Well, he’s going to do what he’s got to do, and if it means no longer being a marshal for this period, then that’s what he’ll do. He doesn’t want to tarnish the badge, so he’s going to leave the badge behind. But he has got to find Ava before anyone else does, especially with Boyd in the wind. Now he’s got two very dangerous people who want to get Ava, torture her until she gives up the information of where the money is, and then kill her. So that’s his job, and he’s not going to go back to Lexington and as Raylan would put it, take himself off the board.
Ava and Zachariah went to find Grubes, the mountain man we’d heard about earlier in the season when Walker was looking for a way out of Harlan, and found him dead. Did you ever think about stunt casting that role?
We didn’t get very far into it before we decided that Grubes would be dead, that it would be simpler for us than to create a whole new character when we already had Ava and Zachariah having so many scenes together and that being rich enough. We knew there should be a new obstacle, and if we’d had some great actor with a gun, OK, but then that would complicate things down the road and we’d have to deal with him.
And again, I’ll take credit for anything even if it’s not mine, but that was my pitch in the room: How about they get there, and they go in, and everything is full of promise, and Grubes is dead? Now what do they do? Originally in the cut, Zachariah looks down and sees him, and we cut to him on the floor, and then you see Ava’s reaction, the scream. And on the day, Joelle [Carter] took it even further, and it was more of a meltdown, and it was fantastic. She was wonderful, but we thought it would be more dramatic just to go out on her scream. Then in the edit, it was Fred’s idea to have her scream and then see what she’s seeing.

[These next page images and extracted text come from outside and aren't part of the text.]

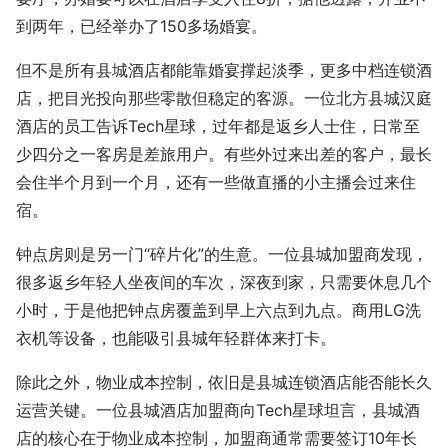
到两年，已经举办了150多场婚宴。
但不是所有县城酒店都能靠婚宴撑起淡季，更多中档连锁酒
店，把目光投向那些零散但稳定的客源。一位北方县城汉庭
酒店的员工告诉Tech星球，过年都是返乡人士住，日常至
少四分之一客房是差旅用户。有些外过来出差的客户，最长
会住半个月到一个月，还有一些做直播的小主播会过来住
宿。
钟点房则是另一门“碎片化”的生意。一位县城加盟商发现，
很多返乡年轻人坐夜间的车次，深夜到家，只需要休息几个
小时，于是他把钟点房覆盖到早上六点到九点。商用LG洗
衣机等设备，也能吸引县城年轻群体来打卡。
除此之外，物业成本控制，依旧是县城连锁酒店能否能长久
运营关键。一位县城酒店加盟商向Tech星球坦言，县城酒
店的核心在于物业成本控制，加盟商通常需要签订10年长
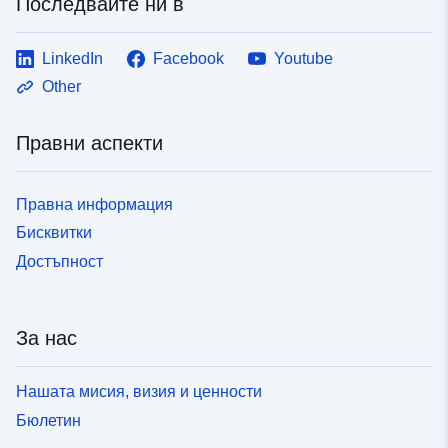
Последвайте ни в
LinkedIn
Facebook
Youtube
Other
Правни аспекти
Правна информация
Бисквитки
Достъпност
За нас
Нашата мисия, визия и ценности
Бюлетин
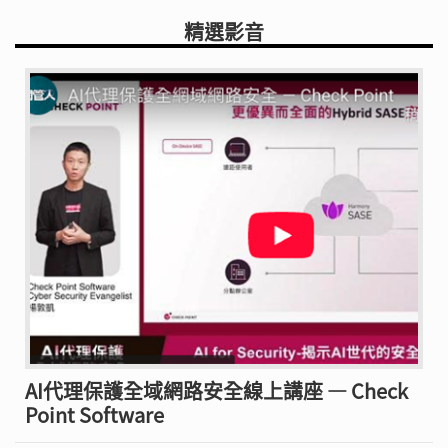
精選影音
AI代理保護全域網路安全線上講座 — Check
Point Software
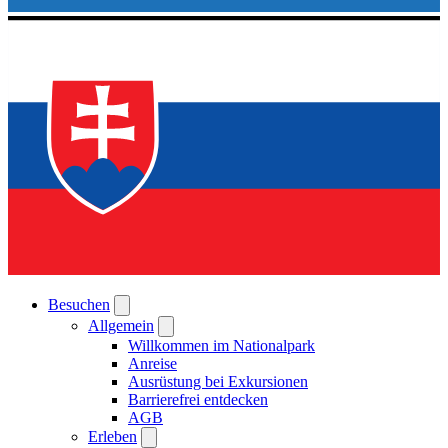
Besuchen
Allgemein
Willkommen im Nationalpark
Anreise
Ausrüstung bei Exkursionen
Barrierefrei entdecken
AGB
Erleben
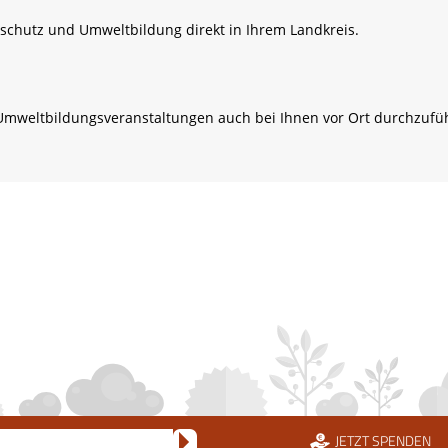
schutz und Umweltbildung direkt in Ihrem Landkreis.
Umweltbildungsveranstaltungen auch bei Ihnen vor Ort durchzufü
JETZT SPENDEN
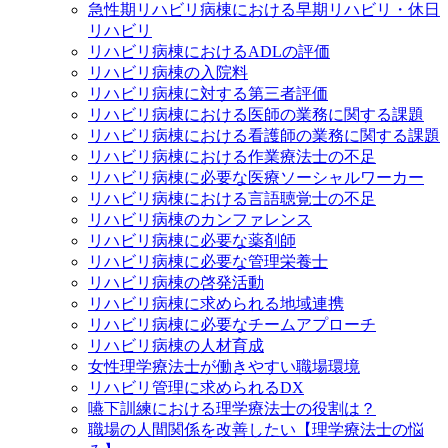
急性期リハビリ病棟における早期リハビリ・休日
リハビリ
リハビリ病棟におけるADLの評価
リハビリ病棟の入院料
リハビリ病棟に対する第三者評価
リハビリ病棟における医師の業務に関する課題
リハビリ病棟における看護師の業務に関する課題
リハビリ病棟における作業療法士の不足
リハビリ病棟に必要な医療ソーシャルワーカー
リハビリ病棟における言語聴覚士の不足
リハビリ病棟のカンファレンス
リハビリ病棟に必要な薬剤師
リハビリ病棟に必要な管理栄養士
リハビリ病棟の啓発活動
リハビリ病棟に求められる地域連携
リハビリ病棟に必要なチームアプローチ
リハビリ病棟の人材育成
女性理学療法士が働きやすい職場環境
リハビリ管理に求められるDX
嚥下訓練における理学療法士の役割は？
職場の人間関係を改善したい【理学療法士の悩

So you go from her scream and Grubes, to Boyd in the patrol car seeing someone go by in a pickup and he starts to follow. Then you go to the final scene of Raylan on the street at night and talking to Art. Those three scenes were kind of bang, bang, bang. I talked it over it with Fred and Eric: Wouldn’t it be great if we had a piece of music that would tie these three scenes together? And so that became the job of [composer] Steve Porcaro, and it’s one of those sort of unsung hero kind of cues. But that’s often the job of the music — just to create a unity and a mood rather than it being a prominent scene where you’re going, “Oh, that’s a beautiful piece of music.” In this case, it was a beautiful piece of music, but it was also just a great bit of craft and unifying these three things to get us right to the end.
Is there anything you can tease about next episode?
The one thing I’ll tease… The guy driving the pickup truck that Boyd’s following: You’re not supposed to really clock it, but it was the actor who will play an important role in the next episode. So there is a new character. The character’s name is Hagan, and the actor is Shea Whigham. We were so lucky to get him. You’ll recognize him [from Agent Carter and Boardwalk Empire]. We decided to have him uncredited in this episode because it was not a real scene. But it was nice of him to come out that night and drive that truck.
Justified airs Tuesdays at 10 p.m. on FX.